## Task to complete
Reproduce exactly the lines from the start of the records through the line containing "Philip Morris Italia è", both included. Leave the pictures out.

## Page images and extracted text
=== Begin Enclosure ===

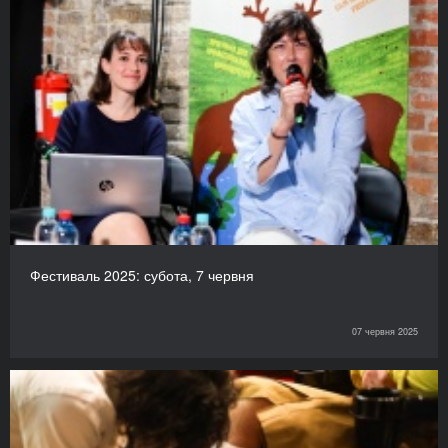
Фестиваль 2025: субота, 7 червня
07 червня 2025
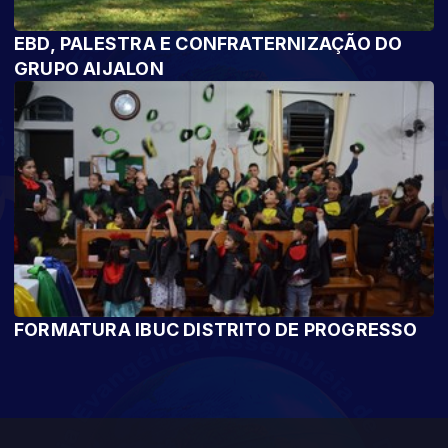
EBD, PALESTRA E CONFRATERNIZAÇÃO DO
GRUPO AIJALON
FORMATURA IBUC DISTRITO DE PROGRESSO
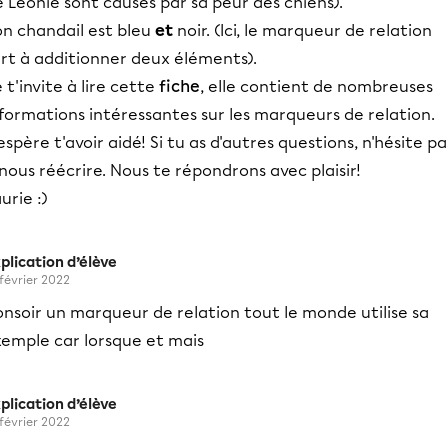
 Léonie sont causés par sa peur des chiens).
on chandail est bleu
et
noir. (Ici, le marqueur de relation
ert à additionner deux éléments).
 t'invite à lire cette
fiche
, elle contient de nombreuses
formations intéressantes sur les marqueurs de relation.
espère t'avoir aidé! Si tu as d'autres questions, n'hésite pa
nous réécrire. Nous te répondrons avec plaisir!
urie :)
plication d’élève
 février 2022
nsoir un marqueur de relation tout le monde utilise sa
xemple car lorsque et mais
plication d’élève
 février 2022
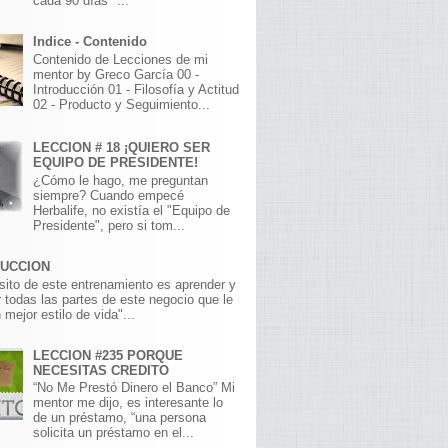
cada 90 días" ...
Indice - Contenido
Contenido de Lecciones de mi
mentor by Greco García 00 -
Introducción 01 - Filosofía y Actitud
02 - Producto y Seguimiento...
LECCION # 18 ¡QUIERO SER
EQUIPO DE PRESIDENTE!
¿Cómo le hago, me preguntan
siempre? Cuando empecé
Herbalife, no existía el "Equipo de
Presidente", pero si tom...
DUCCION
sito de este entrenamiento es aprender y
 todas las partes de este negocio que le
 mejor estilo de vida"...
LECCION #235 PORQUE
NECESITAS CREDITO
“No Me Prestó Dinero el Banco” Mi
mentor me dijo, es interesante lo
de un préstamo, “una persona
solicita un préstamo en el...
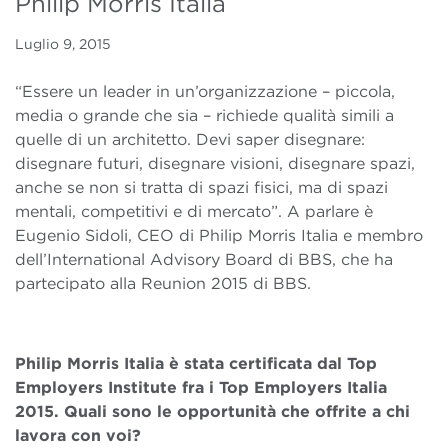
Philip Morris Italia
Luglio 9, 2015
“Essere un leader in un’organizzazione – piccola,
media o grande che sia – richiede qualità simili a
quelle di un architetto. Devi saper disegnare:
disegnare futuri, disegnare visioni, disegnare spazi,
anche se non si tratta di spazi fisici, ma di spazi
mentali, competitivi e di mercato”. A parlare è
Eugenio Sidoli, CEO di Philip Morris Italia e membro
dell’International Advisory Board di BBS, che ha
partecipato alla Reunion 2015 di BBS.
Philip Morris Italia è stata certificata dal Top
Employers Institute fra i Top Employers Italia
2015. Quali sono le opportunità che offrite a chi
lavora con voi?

=== End Enclosure ===

## Written reply
Фестиваль 2025: субота, 7 червня
07 червня 2025
EBD, PALESTRA E CONFRATERNIZAÇÃO DO
GRUPO AIJALON
FORMATURA IBUC DISTRITO DE PROGRESSO
 Léonie sont causés par sa peur des chiens).
on chandail est bleu
et
noir. (Ici, le marqueur de relation
ert à additionner deux éléments).
 t'invite à lire cette
fiche
, elle contient de nombreuses
formations intéressantes sur les marqueurs de relation.
espère t'avoir aidé! Si tu as d'autres questions, n'hésite pa
nous réécrire. Nous te répondrons avec plaisir!
urie :)
plication d’élève
 février 2022
nsoir un marqueur de relation tout le monde utilise sa
xemple car lorsque et mais
plication d’élève
 février 2022
cada 90 días" ...
Indice - Contenido
Contenido de Lecciones de mi
mentor by Greco García 00 -
Introducción 01 - Filosofía y Actitud
02 - Producto y Seguimiento...
LECCION # 18 ¡QUIERO SER
EQUIPO DE PRESIDENTE!
¿Cómo le hago, me preguntan
siempre? Cuando empecé
Herbalife, no existía el "Equipo de
Presidente", pero si tom...
DUCCION
sito de este entrenamiento es aprender y
 todas las partes de este negocio que le
 mejor estilo de vida"...
LECCION #235 PORQUE
NECESITAS CREDITO
“No Me Prestó Dinero el Banco” Mi
mentor me dijo, es interesante lo
de un préstamo, “una persona
solicita un préstamo en el...
Philip Morris Italia
Luglio 9, 2015
“Essere un leader in un’organizzazione – piccola,
media o grande che sia – richiede qualità simili a
quelle di un architetto. Devi saper disegnare:
disegnare futuri, disegnare visioni, disegnare spazi,
anche se non si tratta di spazi fisici, ma di spazi
mentali, competitivi e di mercato”. A parlare è
Eugenio Sidoli, CEO di Philip Morris Italia e membro
dell’International Advisory Board di BBS, che ha
partecipato alla Reunion 2015 di BBS.
Philip Morris Italia è stata certificata dal Top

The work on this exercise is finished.